Swift’s last two albums, Reputation and Lover, were passed over for nominations in that category, which is widely seen as the Grammys’ most prestigious.
Folklore is getting the best reviews of Swift’s career. The album has a robust 93 rating at Metacritic.com, the review aggregation site. This represents a big jump from Swift’s six previous studio albums, all of which had scores in the 70s. (The site does not have a score for Swift’s eponymous debut album, released in 2006.)
If Swift is nominated for album of the year, it would be her fourth nomination in that category as a lead artist — a total topped by only one female artist in history.
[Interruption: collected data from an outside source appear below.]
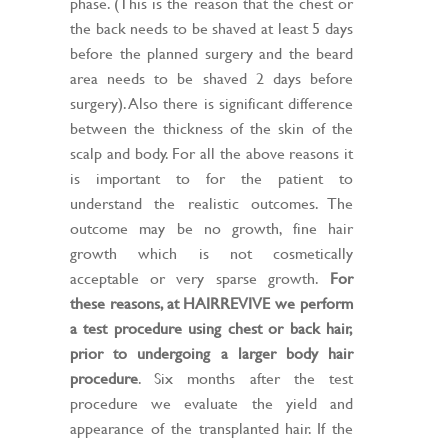
phase. (This is the reason that the chest or
the back needs to be shaved at least 5 days
before the planned surgery and the beard
area needs to be shaved 2 days before
surgery). Also there is significant difference
between the thickness of the skin of the
scalp and body. For all the above reasons it
is important to for the patient to
understand the realistic outcomes. The
outcome may be no growth, fine hair
growth which is not cosmetically
acceptable or very sparse growth.
For
these reasons, at HAIRREVIVE we perform
a test procedure using chest or back hair,
prior to undergoing a larger body hair
procedure
. Six months after the test
procedure we evaluate the yield and
appearance of the transplanted hair. If the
Barbra Streisand amassed six album of the year nods from 1963 to 1986 — all before Swift was born in 1989.
Two other female solo artists or female groups could receive their fourth album of the year nominations this year: Lady Gaga (with Chromatica) and The Chicks (with Gaslighter).
You may recall that Swift was the first female artist to win album of the year twice (as a lead artist). She won the 2009 award for Fearless and the 2015 award for 1989, her first full-fledged pop album. Adele has since equaled that feat, winning for both 21 (2011) and 25 (2016).
Swift was just 20 when Fearless won album of the year, which made her the youngest artist in Grammy history to win in that category (as a lead artist). Swift’s record was broken earlier this year when 18-year old Billie Eilish won for When We All Fall Asleep, Where Do We Go?
Other albums with a good shot at filling the eight nominations slots include The Weeknd’s After Hours, Post Malone’s Hollywood’s Bleeding, Harry Styles’ Fine Line, Fiona Apple’s Fetch the Bolt Cutters, Luke Combs’ What You See Is What You Get, Dua Lipa’s Future Nostalgia, Lil Baby’s My Turn, DaBaby’s Blame It On Da Baby, The Highwomen’s The Highwomen, Lil Uzi Vert’s Eternal Atake, Bad Bunny’s YHLQMDLG, Roddy Ricch’s Please Excuse Me for Being Antisocial and Bob Dylan’s Rough and Rowdy Ways — as well as two albums previously mentioned — Gaga’s Chromatica and The Chicks’ Gaslighter.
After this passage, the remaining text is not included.